Mom and I had exited the house at the same time: she out the front door to get in the van to go visit my Dad, and me out the backdoor to Dad's old workshop to look for something Mom couldn't seem to find.  After a few minutes of searching, I could hear Mom honking her car horn.  So I walked around the house to find out what was going on.

When we came into each other's view, I yelled, "What's the matter?"  She was sitting in the van with the window down. "Do you see a raccoon," she asked?

"A raccoon?!?!"

"Yeah, do you see it?  It's under the van.  And GET IN THE HOUSE!  It could have rabies!"

I entered the house and closed the screen door behind me.  Mom and I continued to talk until, suddenly, out waddled the raccoon from under the van.  This is where I think I've never seen on in person before because it was MUCH larger than I expected it to be.

Several things are weird about this whole scenario:

1.  Seeing a raccoon in person.  They are bigger than I thought.  I think I put them in the same category as small rabbits.  But these things are large - bigger than a typical housecat.

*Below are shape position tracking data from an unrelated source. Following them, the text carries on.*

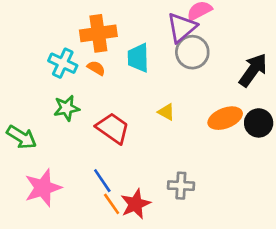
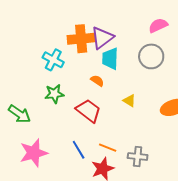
purple triangle: (182, 27) -> (102, 38), moved
orange semicircle: (96, 68) -> (97, 81), moved
orange line: (112, 204) -> (108, 148), moved, turned -36

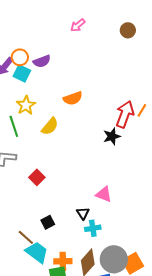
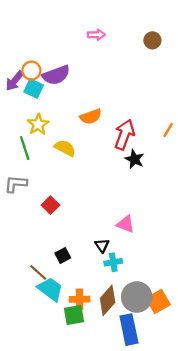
pink arrow: (78, 25) -> (96, 35), turned -140
purple semicircle: (42, 61) -> (56, 75), size x1.4
red arrow: (125, 114) -> (124, 135), moved
yellow semicircle: (50, 126) -> (65, 148), turned -102
black star: (112, 136) -> (134, 159), turned -30

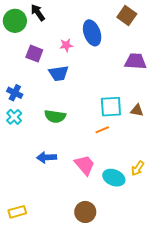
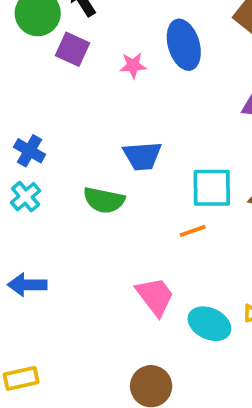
purple square: (34, 54) -> (72, 49), moved
blue trapezoid: (59, 73) -> (142, 156), moved
blue arrow: (47, 157) -> (27, 285), moved

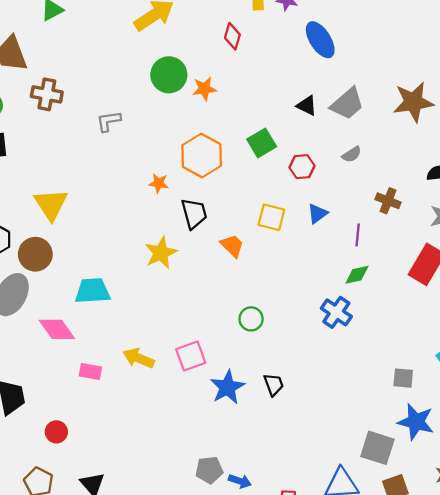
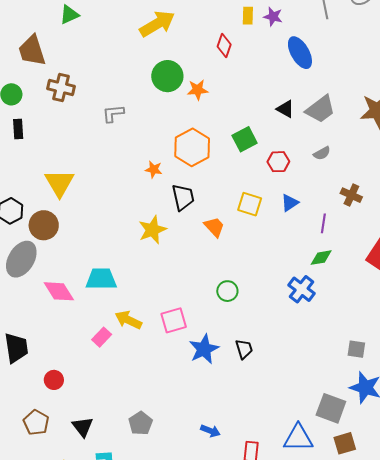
cyan trapezoid: (93, 291) -> (101, 279), moved
pink rectangle: (90, 372) -> (102, 337), moved, turned -60
gray pentagon: (209, 470) -> (141, 423), moved, turned -30

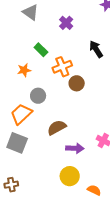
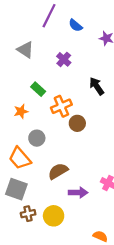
orange trapezoid: (21, 114) -> (20, 158), turned -85
yellow circle: (70, 176) -> (54, 216), moved
brown cross: (11, 185) -> (28, 214), moved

2.  Seeing a raccoon in person in the daylight.  Raccoons are nocturnal mammals, avoiding human interaction as much as possible.  This little fellow (I just assume it was a male) was not the least bit intimidated or afraid of me.  He slowly sauntered over towards me at the door, despite my repeated warnings for him to walk in the opposite direction.  Raccoons never listen.

3.  The raccoon was injured.  He moved very slowly, not that I know the speed with which a raccoon typically moves.  But this little guy seemed to be nursing a back left foot.  I figured he had either fallen, was nicked by a car, or was in a spat with a dog or other creature.  Every few steps he would stop and just sit down, in no hurry to get anywhere.

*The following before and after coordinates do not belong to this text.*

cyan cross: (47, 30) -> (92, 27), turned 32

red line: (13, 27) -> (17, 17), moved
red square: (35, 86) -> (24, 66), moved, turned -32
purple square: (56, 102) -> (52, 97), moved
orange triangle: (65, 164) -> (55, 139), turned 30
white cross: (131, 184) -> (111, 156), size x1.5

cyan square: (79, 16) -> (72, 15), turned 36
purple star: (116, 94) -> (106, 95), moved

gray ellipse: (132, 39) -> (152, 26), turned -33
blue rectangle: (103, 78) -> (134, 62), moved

Mom had backed the van out of the driveway and had moved on.  I tried keeping an eye on the raccoon without him knowing I was there.  He seemed dazed and confused.  I felt sorry for him.

I eventually closed the front door and left him alone.  I probably should have called the Department of Natural Resources at that point (we eventually did, later), but it didn't occur to me at the time.  About 20 minutes later, I went out to my car and kept an eye open for him.  I saw him about 100 feet from the house, sitting along the side of the road, just looking around.  Not sure where he eventually ended up.